C. Les problèmes de la faute intentionnelle

31 Au soutien de son argumentation, l’appelante invoque un principe fondamental en droit des assurances : un assureur n’assure jamais la faute intentionnelle de l’assuré. La convention d’assurance protège contre la réalisation d’un risque. Le caractère aléatoire de cet élément rend possible l’opération d’assurance. Ce risque constitue, en effet, l’objet même du contrat d’assurance tel que le définit le Code civil :

2468. Le contrat d’assurance est celui en vertu duquel l’assureur, moyennant une prime ou cotisation, s’engage à verser au preneur ou à un tiers une prestation en cas de réalisation d’un risque.

32 Bien qu’inséré au chapitre « De l’assurance de dommages », l’art. 2563 exprime clairement ce principe qui découle de la nature du contrat d’assurance. (Voir J.-G. Bergeron, Les contrats d’assurance (terrestre) : lignes et entre-lignes (1992), t. 2, p. 18.) Malgré toute convention contraire, l’assurance ne couvre pas les pertes résultant de la faute intentionnelle de l’assuré :

2563. L’exclusion du préjudice occasionné par cas fortuit ou par la faute de l’assuré n’est valable que si elle fait l’objet d’une stipulation expressément et limitativement énoncée au contrat.

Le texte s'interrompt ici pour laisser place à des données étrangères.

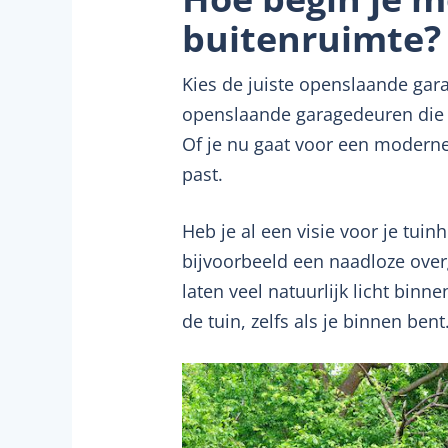
buitenruimte?
Kies de juiste openslaande gar
openslaande garagedeuren die n
Of je nu gaat voor een moderne, s
past.
Heb je al een visie voor je tui
bijvoorbeeld een naadloze over
laten veel natuurlijk licht bin
de tuin, zelfs als je binnen bent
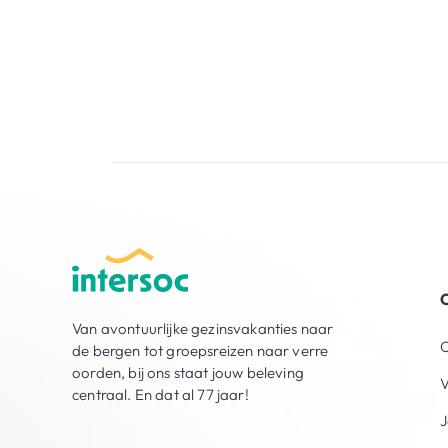
O
Van avontuurlijke gezinsvakanties naar
O
de bergen tot groepsreizen naar verre
oorden, bij ons staat jouw beleving
V
centraal. En dat al 77 jaar!
J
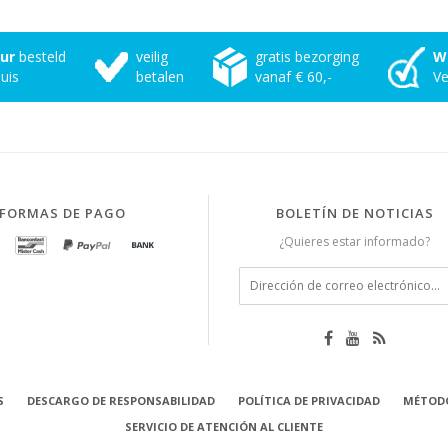
uur
besteld
veilig
gratis bezorging
W
uis
betalen
vanaf € 60,-
Ve
FORMAS DE PAGO
BOLETÍN DE NOTICIAS
¿Quieres estar informado?
S
DESCARGO DE RESPONSABILIDAD
POLÍTICA DE PRIVACIDAD
MÉTODO
SERVICIO DE ATENCIÓN AL CLIENTE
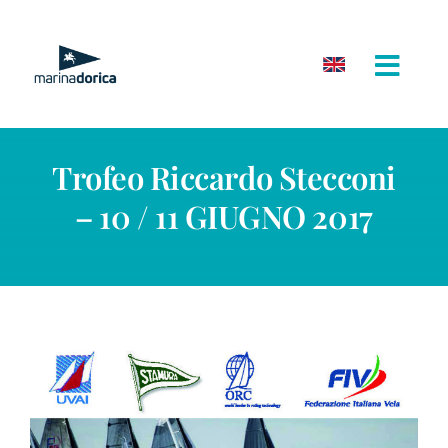
Salta
al
contenuto
Trofeo Riccardo Stecconi
– 10 / 11 GIUGNO 2017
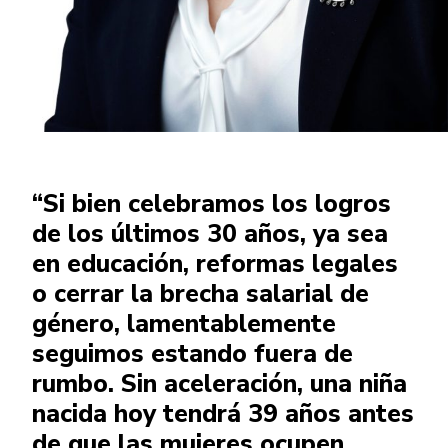
“Si bien celebramos los logros
de los últimos 30 años, ya sea
en educación, reformas legales
o cerrar la brecha salarial de
género, lamentablemente
seguimos estando fuera de
rumbo. Sin aceleración, una niña
nacida hoy tendrá 39 años antes
de que las mujeres ocupen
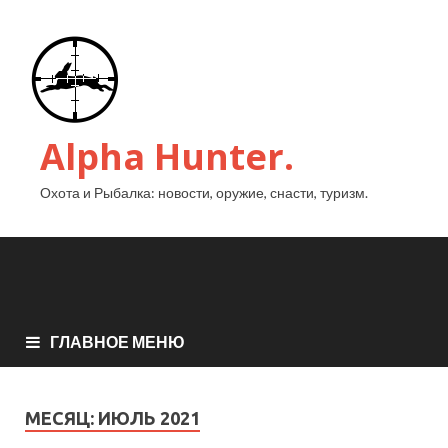
Alpha Hunter.
Охота и Рыбалка: новости, оружие, снасти, туризм.
ГЛАВНОЕ МЕНЮ
МЕСЯЦ:
ИЮЛЬ 2021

Toutefois, l’assureur ne répond pas, nonobstant toute convention contraire, du préjudice provenant d’une faute intentionnelle de l’assuré.

33 La notion d’acte intentionnel doit être bien comprise. L’assuré doit rechercher non seulement la réalisation du risque, mais aussi celle du dommage même. En droit français, qui présente sur ce point de fortes similitudes avec le droit des assurances du Québec, la Cour de cassation a rappelé clairement cette règle (Cass. civ. 1re, 3 mars 1993, R.G.A.T. 1993.648 (Castrassur c. Camat), note P. Rémy).

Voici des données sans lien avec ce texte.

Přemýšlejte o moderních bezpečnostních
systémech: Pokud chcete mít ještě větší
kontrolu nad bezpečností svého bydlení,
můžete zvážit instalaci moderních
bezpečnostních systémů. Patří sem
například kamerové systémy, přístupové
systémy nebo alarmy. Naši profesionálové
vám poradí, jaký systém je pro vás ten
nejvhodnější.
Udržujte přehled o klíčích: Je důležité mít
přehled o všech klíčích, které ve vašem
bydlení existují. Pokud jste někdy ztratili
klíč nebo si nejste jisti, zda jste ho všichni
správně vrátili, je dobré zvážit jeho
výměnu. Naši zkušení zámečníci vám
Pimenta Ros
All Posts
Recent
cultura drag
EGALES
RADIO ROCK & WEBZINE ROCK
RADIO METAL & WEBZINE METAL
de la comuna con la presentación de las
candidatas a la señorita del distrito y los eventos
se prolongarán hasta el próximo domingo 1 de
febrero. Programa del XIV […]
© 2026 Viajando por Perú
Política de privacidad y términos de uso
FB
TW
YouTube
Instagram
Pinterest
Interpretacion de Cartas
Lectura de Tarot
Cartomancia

34 La Cour d’appel, sous la plume du juge Rothman, a reconnu que la règle codifiée à l’art. 2563 C.c.B.C. trouvait application dans le contexte de l’assurance-vie par son lien étroit avec le concept même de l’assurance. Son inclusion au chapitre « De l’assurance de dommages » ne change pas le caractère général du principe qu’elle exprime (à la p. 1070) :

[traduction] Cependant, le principe de la « faute intentionnelle » dont il est question à l’article 2563, même s’il s’insère sous le chapitre de l’assurance de dommages, ne vise pas que les cas d’assurance de dommages. Ce principe est fondamental à la notion du risque dans le droit des assurances et sa « raison d’être » est évidente. L’assuré ne peut intentionnellement provoquer la réalisation du risque couvert par la police d’assurance.

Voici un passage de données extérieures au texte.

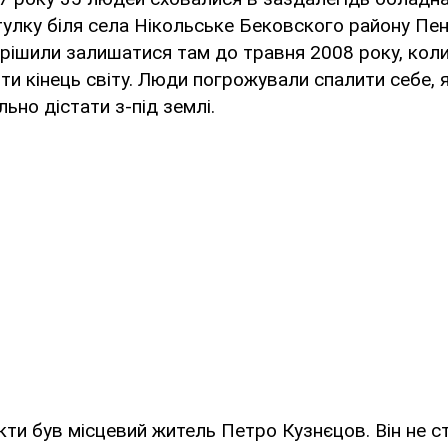
улку біля села Нікольське Бековского району Пен
ирішили залишатися там до травня 2008 року, коли,
ти кінець світу. Люди погрожували спалити себе, 
ьно дістати з-під землі.
ти був місцевий житель Петро Кузнєцов. Він не с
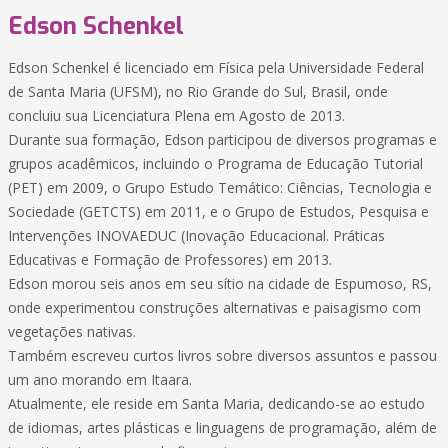
Edson Schenkel
Edson Schenkel é licenciado em Física pela Universidade Federal
de Santa Maria (UFSM), no Rio Grande do Sul, Brasil, onde
concluiu sua Licenciatura Plena em Agosto de 2013.
Durante sua formação, Edson participou de diversos programas e
grupos acadêmicos, incluindo o Programa de Educação Tutorial
(PET) em 2009, o Grupo Estudo Temático: Ciências, Tecnologia e
Sociedade (GETCTS) em 2011, e o Grupo de Estudos, Pesquisa e
Intervenções INOVAEDUC (Inovação Educacional. Práticas
Educativas e Formação de Professores) em 2013.
Edson morou seis anos em seu sítio na cidade de Espumoso, RS,
onde experimentou construções alternativas e paisagismo com
vegetações nativas.
Também escreveu curtos livros sobre diversos assuntos e passou
um ano morando em Itaara.
Atualmente, ele reside em Santa Maria, dedicando-se ao estudo
de idiomas, artes plásticas e linguagens de programação, além de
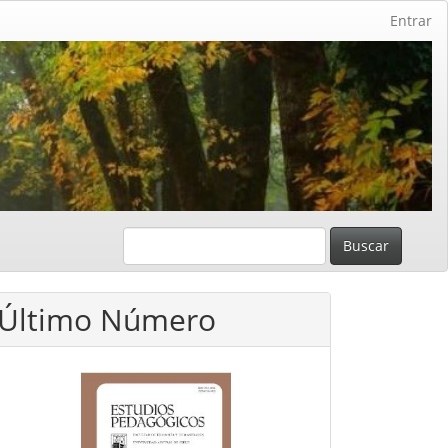
Entrar
Buscar
Último Número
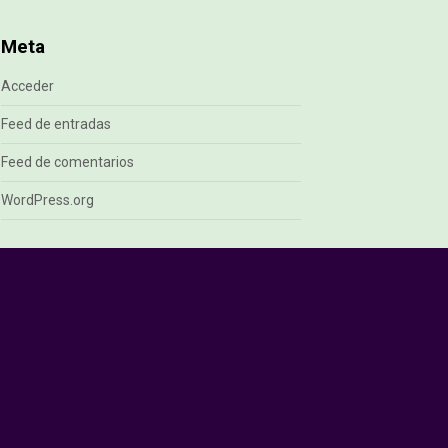
Meta
Acceder
Feed de entradas
Feed de comentarios
WordPress.org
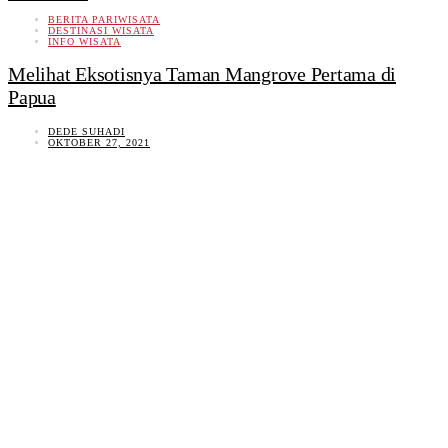
BERITA PARIWISATA
DESTINASI WISATA
INFO WISATA
Melihat Eksotisnya Taman Mangrove Pertama di
Papua
DEDE SUHADI
OKTOBER 27, 2021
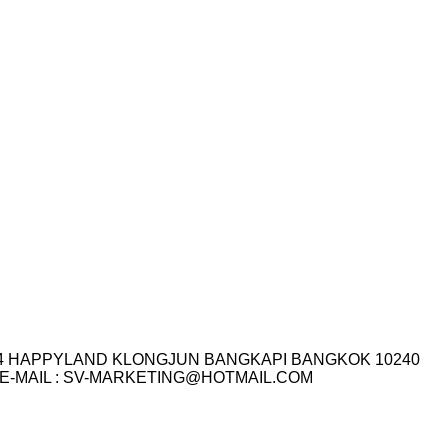
I.14 HAPPYLAND KLONGJUN BANGKAPI BANGKOK 10240
3-7759 E-MAIL : SV-MARKETING@HOTMAIL.COM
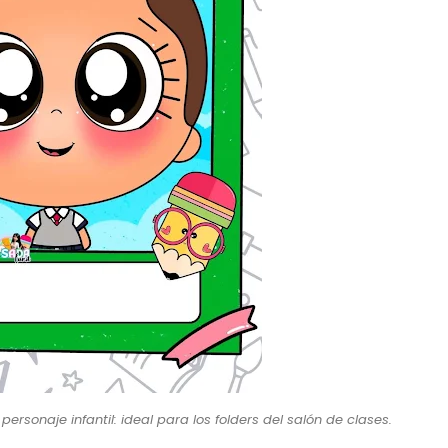
sonaje infantil: ideal para los folders del salón de clases.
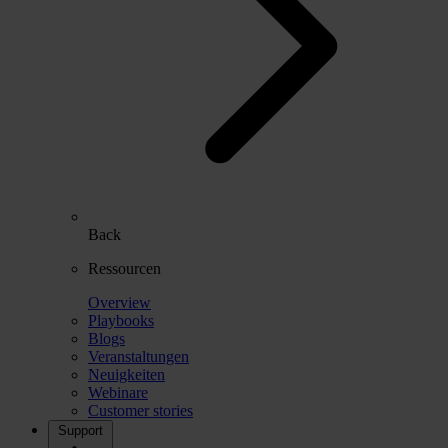
Back
Ressourcen
Overview
Playbooks
Blogs
Veranstaltungen
Neuigkeiten
Webinare
Customer stories
Support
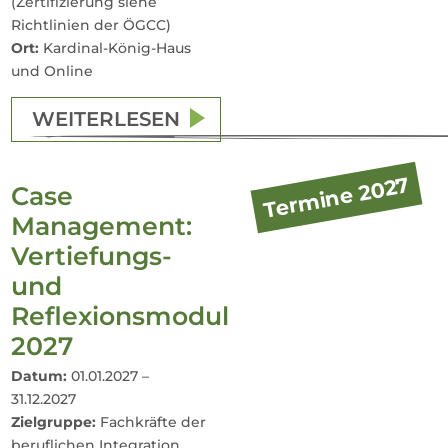
(Zertifizierung siehe
Richtlinien der ÖGCC)
Ort:
Kardinal-König-Haus
und Online
WEITERLESEN
Termine 2027
Case
Management:
Vertiefungs-
und
Reflexionsmodul
2027
Datum:
01.01.2027 –
31.12.2027
Zielgruppe:
Fachkräfte der
beruflichen Integration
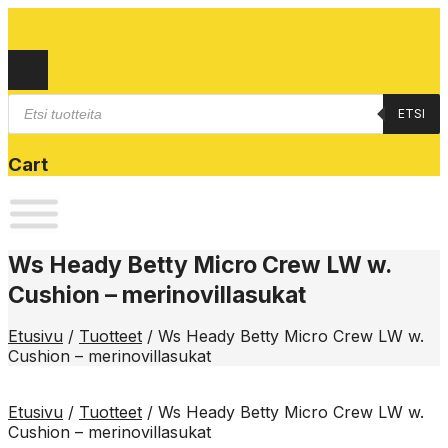
Products
ETSI
search
Cart
Ws Heady Betty Micro Crew LW w.
Cushion – merinovillasukat
Etusivu
/
Tuotteet
/
Ws Heady Betty Micro Crew LW w.
Cushion – merinovillasukat
Etusivu
/
Tuotteet
/
Ws Heady Betty Micro Crew LW w.
Cushion – merinovillasukat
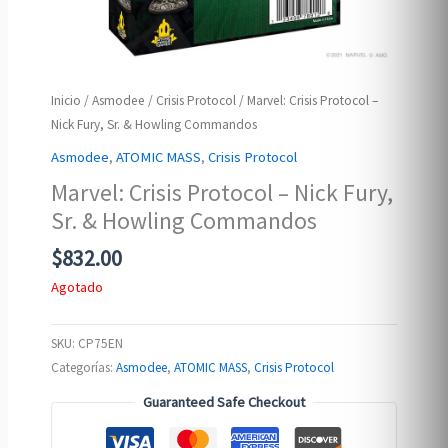
Inicio
/
Asmodee
/
Crisis Protocol
/ Marvel: Crisis Protocol –
Nick Fury, Sr. & Howling Commandos
Asmodee
,
ATOMIC MASS
,
Crisis Protocol
Marvel: Crisis Protocol – Nick Fury,
Sr. & Howling Commandos
$
832.00
Agotado
SKU:
CP75EN
Categorías:
Asmodee
,
ATOMIC MASS
,
Crisis Protocol
Guaranteed Safe Checkout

35 Appliquant les règles relatives à la faute intentionnelle de l’assuré, la Cour d’appel a ainsi conclu que M. Arbic n’avait pas commis de « faute intentionnelle » puisqu’il n’avait pas eu l’intention de mettre fin à ses jours lorsqu’il a posé une bombe sous une voiture à l’aéroport de Dorval. Discutant du concept du « risque » dans le contrat d’assurance, la Cour d’appel a également jugé que la théorie de la « prise du risque » ne pouvait trouver application en l’espèce.

36 Dans son mémoire, l’appelante reprend l’analyse de la Cour d’appel mais arrive à une conclusion différente. Selon elle, l’assuré qui, par sa conduite, dénature le risque ou en accélère la réalisation libère l’assureur de l’exécution de son obligation. De plus, le risque doit être présent non seulement au moment de la conclusion du contrat mais également au moment de la survenance de l’événement qui fait l’objet de l’assurance. L’appelante affirme que l’acte commis par M. Arbic l’a exposé objectivement au décès. Plus encore, elle affirme que M. Arbic a fait disparaître l’incertitude de l’événement.

37 Cet argument, relatif au concept du risque dans le contrat d’assurance et à la notion de faute intentionnelle, n’a pas l’effet que lui prête l’appelante. En effet, le concept d’acte intentionnel est régi de façon particulière par l’art. 2532 C.c.B.C. à propos du suicide de l’assuré et par les art. 2559 et 2560 C.c.B.C. au sujet de l’attentat sur sa vie par un tiers. Quant au suicide, comme on le sait, le Code civil édicte une règle spéciale d’après laquelle la mort volontaire de l’assuré ne constitue une cause de nullité que pendant les deux premières années de l’existence de la couverture. Toute stipulation à l’effet contraire demeure sans effet. Le législateur apporte ainsi un tempérament au principe de l’exclusion de l’acte intentionnel qui tient, sans doute, aux difficultés fréquentes d’identifier les véritables suicides et leurs causes. Cette règle exprime aussi, sans doute, un souci de protection des intérêts des tiers innocents que l’on retrouve également dans les règles relatives à l’attentat sur la vie de l’assuré. En effet, lorsque le propriétaire du contrat attente à la vie de l’assuré, l’art. 2559 C.c.B.C. décrète la nullité du contrat et le paiement de la valeur de rachat. À l’inverse, si l’attentat provient d’une autre personne que le propriétaire, l’acte n’entraîne que la déchéance des droits de son auteur. Ainsi, dans le contexte d’un contrat d’assurance-vie, le suicide de l’assuré et l’attentat à sa vie demeurent les seuls actes intentionnels qui, dans les limites fixées par le Code civil, touchent le risque de perte de la vie et, surtout, le moment de sa réalisation (Bergeron, op. cit., p. 18-20).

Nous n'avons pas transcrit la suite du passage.